Waiting for them in the room were chocolate covered strawberries and sparking cider — neither of the 21-year-olds care much for champagne.
“The whole thing was very nice,” Heather Holm said Sunday. “The view really makes you feel like you are somewhere else.”
Also happy was Chris’s mother, Tammie Holm of Ahwatukee, who gave the Suite Romance Package to the newlyweds. It cost less than $300.
“I checked all around for deals and this was the best I found,” she said. “You would pay at least $500 a night for something like this at another resort.”
All three thought it was great that the couple, who met at Mountain Pointe High School, were the Arizona Grand Villa’s first guests.
“That’s really why we are staying here,” said Chris Holms, who works as an assistant supervisor at a construction warehouse.
The Villas are a new residential part of the Grand and also part of a $52-million face lift for what used to be called the Pointe at South Mountain Resort . Money has also gone into renovating rooms and constructing a new lobby with a restaurant and pro-shop that will open in March.
The expansion began in 2007, about a year after the property was purchased by Grossman Co. Properties, which a decade ago renovated the Arizona Biltmore Resort.
The 100 villas, measuring 980-to-1,380-square-feet square feet, are the expansion’s crown jewels, said Richard Behr, the Grand’s managing director. About 70 percent of them have been sold to private investors, he said.
Some investors will keep them as second or third homes while others will treat them as investments and allow the resort to rent them out to vacationing couples like the Holms. All of the Villas are maintained by the resort and come with privileges including access to the resort’s golf course, hiking trails, mountain bikes, water park and more.
Behr expects many guests at the AAA Four Diamond-rated Grand will come from the Valley this year since convention business is down and out-of-state tourism has dropped off in the weak economy.
“Ahwatukee is a big feeder for us,” Behr said, noting that some of the community’s homes are on resort property.
Behr said about half of the resort’s business last year came from Valley visitors, including people who live as close as Tempe and Chandler.

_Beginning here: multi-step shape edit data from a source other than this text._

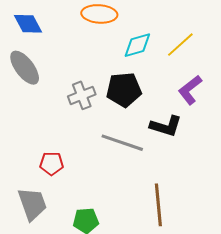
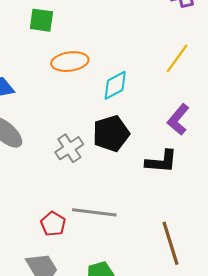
yellow line: (180, 45) -> (177, 59), moved
gray line: (122, 143) -> (94, 212), moved
red pentagon: (52, 164) -> (53, 224), turned -30

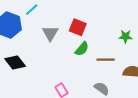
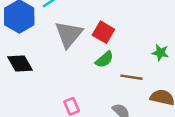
gray triangle: (50, 33) -> (69, 34), size x1.4

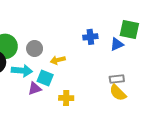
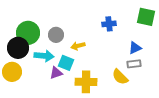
blue triangle: (117, 44) -> (135, 48), moved
yellow semicircle: (118, 93) -> (120, 77), moved
yellow cross: (66, 98) -> (86, 82), size x1.5

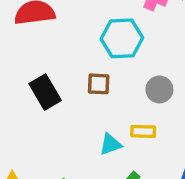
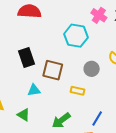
brown square: (99, 84) -> (53, 70), moved, size x1.5
cyan triangle: (110, 144) -> (34, 90), moved

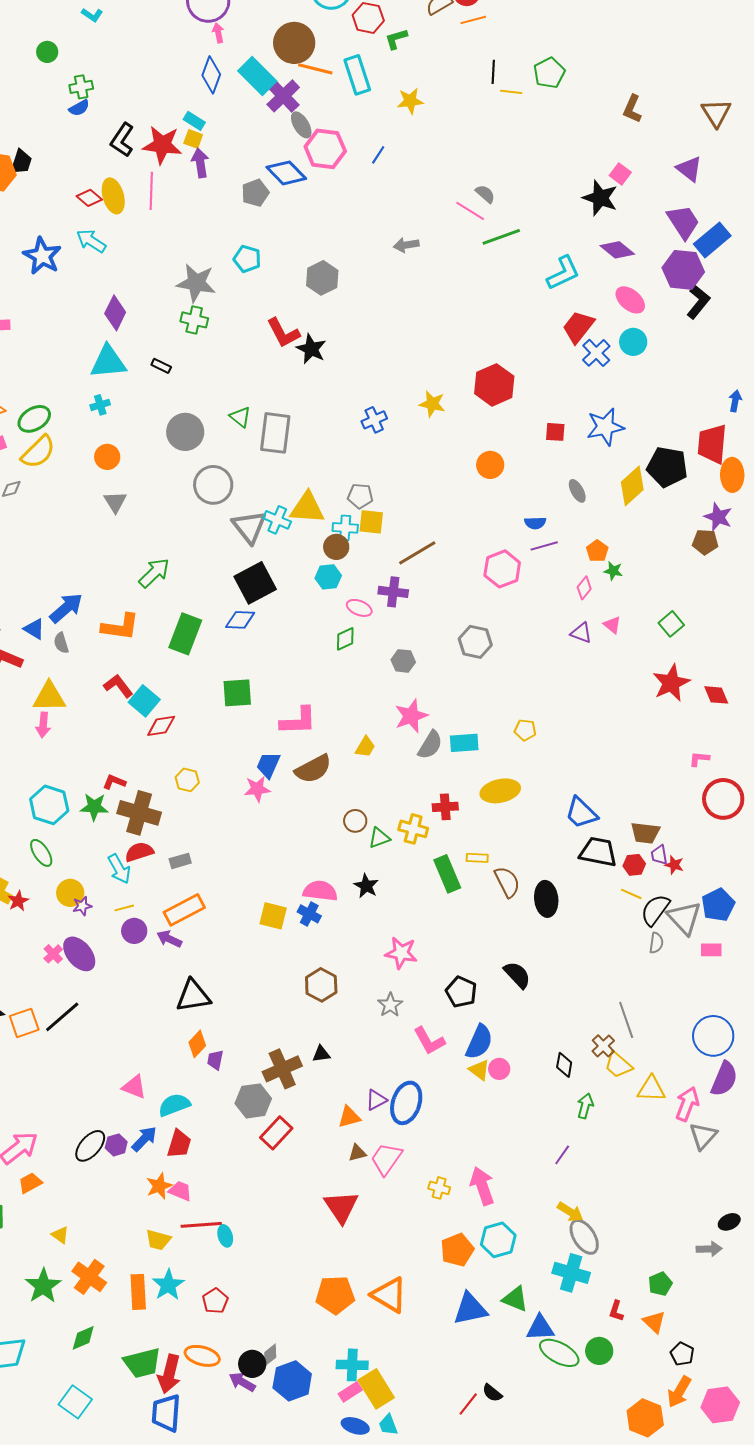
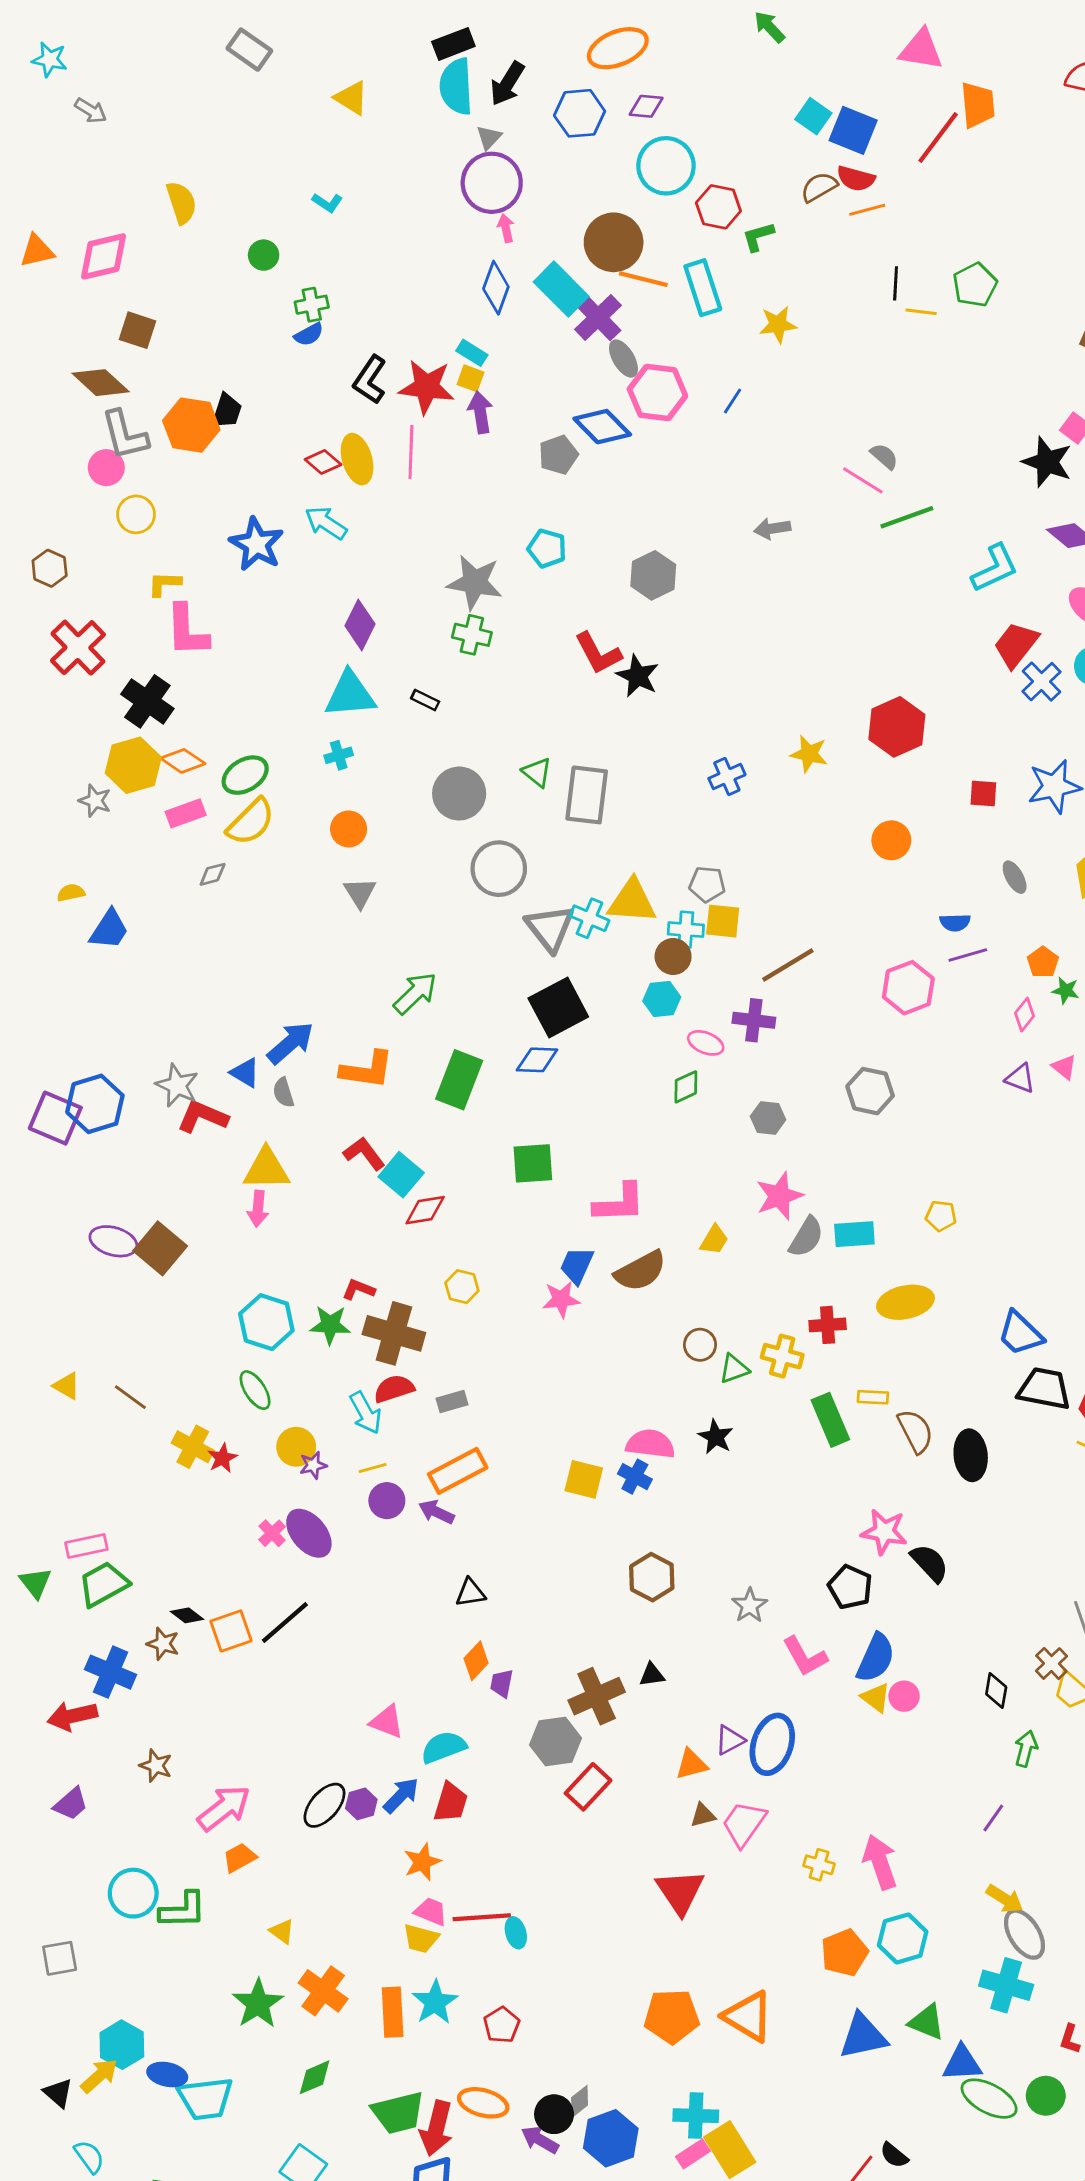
pink star: (401, 953) -> (884, 1532), moved
black triangle: (193, 996) -> (470, 1593), size x0.6
pink trapezoid: (180, 1191) -> (431, 1912), moved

Scottsdale residents also like the resort, he said, and travel down to it because of the seven-acre water park and access to 50 miles of desert trials in South Mountain Park, he said.
Behr said Grand officials expect the trend to continue this year.
He said for many such guests, the resort itself is as important a part of a vacation as the destination – if not more so.
“We live in a world where we shop in warehouses and customer service is a recording,” he said. “Even in this economy people feel they deserve to come to a nice place and reconnect with their family. For kids, staying in a hotel is magical. It’s a chance to experience a lifestyle they don’t normally get to experience.”
Michelle Donati, public affairs supervisor for the Arizona Automobile Association, said the trend Behr has identified is going on statewide.
Other popular resorts for “staycations” include the Sheraton Wild Horse Pass near Ahwatukee and Chandler, Westin Kierland Commons Resort in north Phoenix and The Arizona Biltmore in north central Phoenix. They have packages that give an additional free night to anyone who stays three or four nights, she said.
“The economy hasn’t eliminated the need for people to get away but it is making them stay on budget,” she said.